WORK TO BE COMPLETED: Exact repetition is required: reproduce every line of the data.

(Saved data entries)
--------
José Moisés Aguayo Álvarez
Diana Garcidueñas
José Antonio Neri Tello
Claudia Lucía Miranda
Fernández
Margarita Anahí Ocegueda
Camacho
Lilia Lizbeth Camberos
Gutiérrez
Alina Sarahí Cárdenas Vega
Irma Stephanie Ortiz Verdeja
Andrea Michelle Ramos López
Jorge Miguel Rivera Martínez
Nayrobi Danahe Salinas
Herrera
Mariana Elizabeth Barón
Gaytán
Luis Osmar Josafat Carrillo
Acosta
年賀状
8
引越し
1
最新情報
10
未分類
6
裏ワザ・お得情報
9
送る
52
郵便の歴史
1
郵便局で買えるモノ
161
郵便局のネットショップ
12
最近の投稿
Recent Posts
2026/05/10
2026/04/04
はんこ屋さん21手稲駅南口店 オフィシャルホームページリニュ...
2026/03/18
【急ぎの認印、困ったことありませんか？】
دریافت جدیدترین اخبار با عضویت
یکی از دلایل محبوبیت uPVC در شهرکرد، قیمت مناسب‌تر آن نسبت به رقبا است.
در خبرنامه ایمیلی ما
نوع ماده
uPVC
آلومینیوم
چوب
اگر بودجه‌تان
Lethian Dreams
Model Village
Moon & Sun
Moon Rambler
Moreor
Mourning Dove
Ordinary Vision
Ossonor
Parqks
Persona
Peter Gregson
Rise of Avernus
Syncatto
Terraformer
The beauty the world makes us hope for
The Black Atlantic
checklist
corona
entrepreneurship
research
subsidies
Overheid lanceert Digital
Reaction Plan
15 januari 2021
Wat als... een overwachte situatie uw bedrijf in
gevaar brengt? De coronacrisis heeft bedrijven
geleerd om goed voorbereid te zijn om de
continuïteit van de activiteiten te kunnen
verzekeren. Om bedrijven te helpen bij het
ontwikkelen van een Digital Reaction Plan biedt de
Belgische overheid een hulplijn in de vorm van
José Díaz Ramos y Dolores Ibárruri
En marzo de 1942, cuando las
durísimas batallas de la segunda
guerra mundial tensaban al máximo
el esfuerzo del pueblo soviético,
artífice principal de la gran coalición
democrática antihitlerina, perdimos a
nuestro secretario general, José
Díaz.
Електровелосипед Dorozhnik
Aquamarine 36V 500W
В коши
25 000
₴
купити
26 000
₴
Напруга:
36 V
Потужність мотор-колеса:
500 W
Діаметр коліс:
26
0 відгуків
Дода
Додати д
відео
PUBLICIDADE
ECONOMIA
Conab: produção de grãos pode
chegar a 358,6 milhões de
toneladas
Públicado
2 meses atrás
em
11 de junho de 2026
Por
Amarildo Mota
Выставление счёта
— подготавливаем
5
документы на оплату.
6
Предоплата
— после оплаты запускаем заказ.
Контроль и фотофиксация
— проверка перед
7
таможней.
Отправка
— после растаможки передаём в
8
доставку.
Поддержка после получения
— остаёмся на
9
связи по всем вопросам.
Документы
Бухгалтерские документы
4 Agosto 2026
--------
EXERCISE OUTPUT:
José Moisés Aguayo Álvarez
Diana Garcidueñas
José Antonio Neri Tello
Claudia Lucía Miranda
Fernández
Margarita Anahí Ocegueda
Camacho
Lilia Lizbeth Camberos
Gutiérrez
Alina Sarahí Cárdenas Vega
Irma Stephanie Ortiz Verdeja
Andrea Michelle Ramos López
Jorge Miguel Rivera Martínez
Nayrobi Danahe Salinas
Herrera
Mariana Elizabeth Barón
Gaytán
Luis Osmar Josafat Carrillo
Acosta
年賀状
8
引越し
1
最新情報
10
未分類
6
裏ワザ・お得情報
9
送る
52
郵便の歴史
1
郵便局で買えるモノ
161
郵便局のネットショップ
12
最近の投稿
Recent Posts
2026/05/10
2026/04/04
はんこ屋さん21手稲駅南口店 オフィシャルホームページリニュ...
2026/03/18
【急ぎの認印、困ったことありませんか？】
دریافت جدیدترین اخبار با عضویت
یکی از دلایل محبوبیت uPVC در شهرکرد، قیمت مناسب‌تر آن نسبت به رقبا است.
در خبرنامه ایمیلی ما
نوع ماده
uPVC
آلومینیوم
چوب
اگر بودجه‌تان
Lethian Dreams
Model Village
Moon & Sun
Moon Rambler
Moreor
Mourning Dove
Ordinary Vision
Ossonor
Parqks
Persona
Peter Gregson
Rise of Avernus
Syncatto
Terraformer
The beauty the world makes us hope for
The Black Atlantic
checklist
corona
entrepreneurship
research
subsidies
Overheid lanceert Digital
Reaction Plan
15 januari 2021
Wat als... een overwachte situatie uw bedrijf in
gevaar brengt? De coronacrisis heeft bedrijven
geleerd om goed voorbereid te zijn om de
continuïteit van de activiteiten te kunnen
verzekeren. Om bedrijven te helpen bij het
ontwikkelen van een Digital Reaction Plan biedt de
Belgische overheid een hulplijn in de vorm van
José Díaz Ramos y Dolores Ibárruri
En marzo de 1942, cuando las
durísimas batallas de la segunda
guerra mundial tensaban al máximo
el esfuerzo del pueblo soviético,
artífice principal de la gran coalición
democrática antihitlerina, perdimos a
nuestro secretario general, José
Díaz.
Електровелосипед Dorozhnik
Aquamarine 36V 500W
В коши
25 000
₴
купити
26 000
₴
Напруга:
36 V
Потужність мотор-колеса:
500 W
Діаметр коліс:
26
0 відгуків
Дода
Додати д
відео
PUBLICIDADE
ECONOMIA
Conab: produção de grãos pode
chegar a 358,6 milhões de
toneladas
Públicado
2 meses atrás
em
11 de junho de 2026
Por
Amarildo Mota
Выставление счёта
— подготавливаем
5
документы на оплату.
6
Предоплата
— после оплаты запускаем заказ.
Контроль и фотофиксация
— проверка перед
7
таможней.
Отправка
— после растаможки передаём в
8
доставку.
Поддержка после получения
— остаёмся на
9
связи по всем вопросам.
Документы
Бухгалтерские документы
4 Agosto 2026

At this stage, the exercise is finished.